What you return should be the lines from the one with "cottura: di cosa si tratta?" through the one with "MEGANE Cabrio (EA0/1_)" in the data below, reproduced exactly with both ends, and no pictures at all.

* _Material provided_:
===

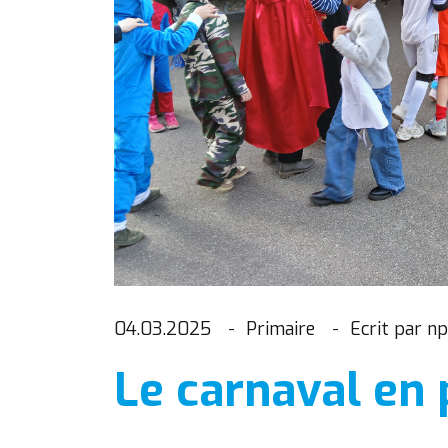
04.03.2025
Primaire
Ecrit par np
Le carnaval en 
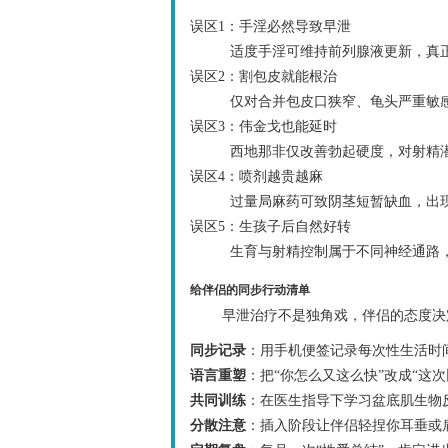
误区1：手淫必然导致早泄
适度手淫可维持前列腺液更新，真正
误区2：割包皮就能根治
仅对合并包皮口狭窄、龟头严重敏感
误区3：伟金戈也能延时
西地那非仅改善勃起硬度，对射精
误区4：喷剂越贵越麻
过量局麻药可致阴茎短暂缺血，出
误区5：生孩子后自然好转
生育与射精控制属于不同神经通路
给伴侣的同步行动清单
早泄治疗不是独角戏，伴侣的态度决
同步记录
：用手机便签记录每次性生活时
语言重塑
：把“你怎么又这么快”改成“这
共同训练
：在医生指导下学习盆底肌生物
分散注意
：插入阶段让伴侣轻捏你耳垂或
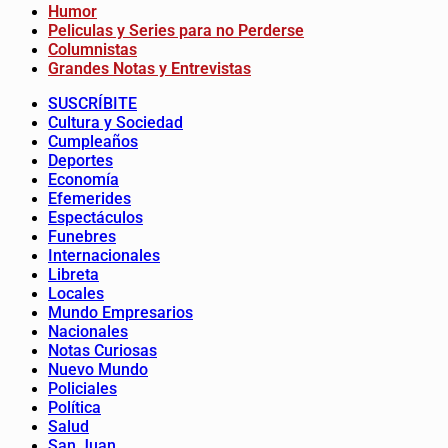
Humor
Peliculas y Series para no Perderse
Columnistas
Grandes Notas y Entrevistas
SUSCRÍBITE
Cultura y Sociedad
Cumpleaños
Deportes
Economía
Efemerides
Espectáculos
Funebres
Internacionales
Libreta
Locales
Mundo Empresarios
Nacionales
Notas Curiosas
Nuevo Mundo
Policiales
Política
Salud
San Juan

===

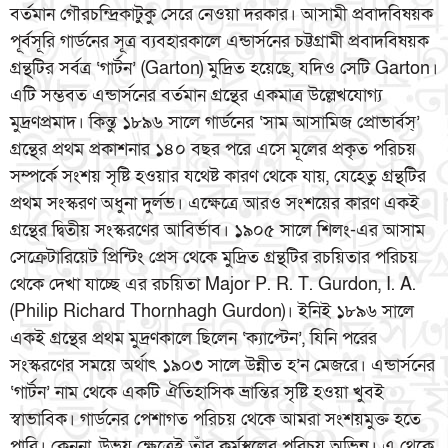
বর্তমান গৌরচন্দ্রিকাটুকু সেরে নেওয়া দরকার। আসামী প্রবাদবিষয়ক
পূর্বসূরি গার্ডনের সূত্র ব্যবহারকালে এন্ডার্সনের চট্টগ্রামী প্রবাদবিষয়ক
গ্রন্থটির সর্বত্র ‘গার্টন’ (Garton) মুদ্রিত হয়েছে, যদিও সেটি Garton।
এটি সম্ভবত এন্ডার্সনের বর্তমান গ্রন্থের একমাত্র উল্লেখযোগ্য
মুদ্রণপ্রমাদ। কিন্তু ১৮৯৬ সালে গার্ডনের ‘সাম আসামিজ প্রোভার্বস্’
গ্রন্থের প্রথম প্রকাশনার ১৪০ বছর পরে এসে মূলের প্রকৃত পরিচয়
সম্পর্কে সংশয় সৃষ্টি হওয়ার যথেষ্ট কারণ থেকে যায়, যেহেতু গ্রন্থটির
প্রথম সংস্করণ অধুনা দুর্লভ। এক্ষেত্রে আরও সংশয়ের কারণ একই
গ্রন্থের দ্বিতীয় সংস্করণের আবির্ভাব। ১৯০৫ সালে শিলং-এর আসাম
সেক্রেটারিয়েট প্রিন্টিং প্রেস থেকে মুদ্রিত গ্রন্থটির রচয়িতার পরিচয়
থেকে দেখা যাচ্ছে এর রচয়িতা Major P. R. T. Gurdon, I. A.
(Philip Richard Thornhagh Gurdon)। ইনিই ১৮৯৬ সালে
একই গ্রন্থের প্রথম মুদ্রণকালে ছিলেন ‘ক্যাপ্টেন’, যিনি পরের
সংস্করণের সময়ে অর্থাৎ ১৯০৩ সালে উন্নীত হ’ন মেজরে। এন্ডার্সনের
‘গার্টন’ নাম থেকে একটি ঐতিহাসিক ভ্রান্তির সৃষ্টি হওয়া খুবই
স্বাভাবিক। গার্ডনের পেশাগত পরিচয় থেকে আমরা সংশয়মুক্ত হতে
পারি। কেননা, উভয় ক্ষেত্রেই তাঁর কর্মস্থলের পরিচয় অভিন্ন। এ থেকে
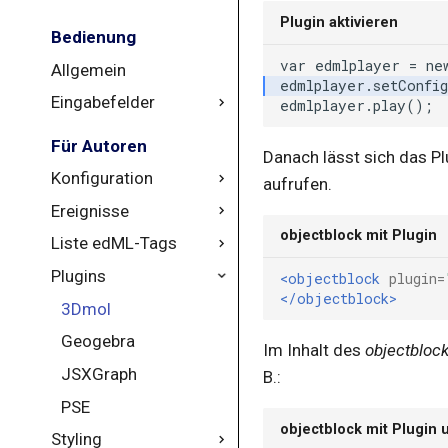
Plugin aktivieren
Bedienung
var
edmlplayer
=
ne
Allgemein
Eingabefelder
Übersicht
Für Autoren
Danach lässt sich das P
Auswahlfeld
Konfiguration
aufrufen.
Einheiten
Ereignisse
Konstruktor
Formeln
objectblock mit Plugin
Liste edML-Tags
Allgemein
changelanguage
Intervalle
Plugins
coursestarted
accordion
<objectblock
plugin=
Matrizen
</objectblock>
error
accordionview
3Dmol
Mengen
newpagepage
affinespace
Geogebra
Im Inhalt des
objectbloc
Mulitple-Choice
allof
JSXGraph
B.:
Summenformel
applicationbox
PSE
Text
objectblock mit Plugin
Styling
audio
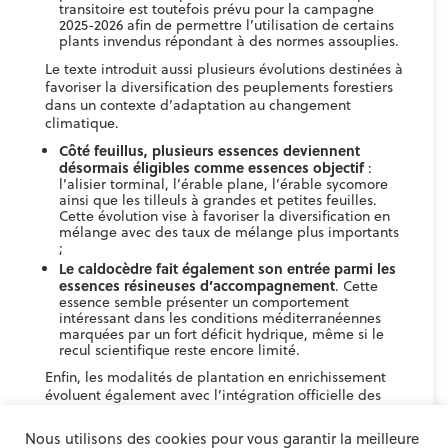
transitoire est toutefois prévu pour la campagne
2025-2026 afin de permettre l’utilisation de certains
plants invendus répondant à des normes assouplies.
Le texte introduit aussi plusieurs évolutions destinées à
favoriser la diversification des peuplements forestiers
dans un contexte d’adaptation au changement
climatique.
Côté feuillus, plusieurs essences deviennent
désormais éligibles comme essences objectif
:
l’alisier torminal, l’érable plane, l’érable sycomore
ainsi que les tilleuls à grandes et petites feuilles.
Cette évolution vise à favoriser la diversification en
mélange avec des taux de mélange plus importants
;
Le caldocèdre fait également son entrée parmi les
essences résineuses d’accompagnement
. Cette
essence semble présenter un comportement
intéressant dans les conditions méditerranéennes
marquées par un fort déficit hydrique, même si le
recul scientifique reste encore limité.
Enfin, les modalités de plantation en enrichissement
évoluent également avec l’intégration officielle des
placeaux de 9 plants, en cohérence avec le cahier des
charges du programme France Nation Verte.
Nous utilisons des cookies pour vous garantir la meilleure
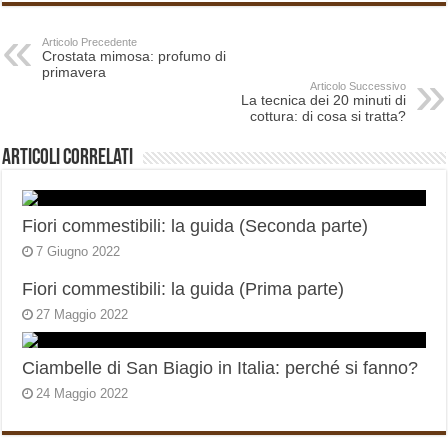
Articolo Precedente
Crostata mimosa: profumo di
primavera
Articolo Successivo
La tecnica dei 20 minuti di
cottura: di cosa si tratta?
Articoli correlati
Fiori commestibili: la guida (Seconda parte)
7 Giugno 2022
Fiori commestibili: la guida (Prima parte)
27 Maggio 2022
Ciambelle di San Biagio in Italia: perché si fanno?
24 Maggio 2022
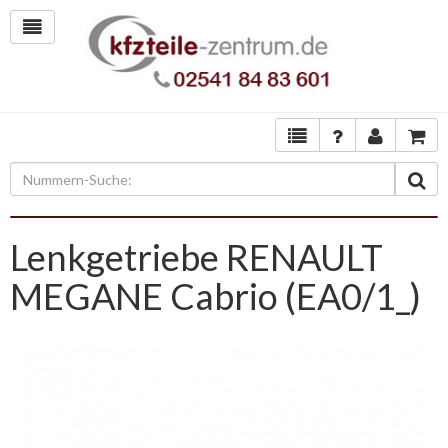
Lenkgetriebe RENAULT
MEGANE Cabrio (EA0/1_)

===

* _Exercise answer_:
cottura: di cosa si tratta?
Articoli correlati
Fiori commestibili: la guida (Seconda parte)
7 Giugno 2022
Fiori commestibili: la guida (Prima parte)
27 Maggio 2022
Ciambelle di San Biagio in Italia: perché si fanno?
24 Maggio 2022
Lenkgetriebe RENAULT
MEGANE Cabrio (EA0/1_)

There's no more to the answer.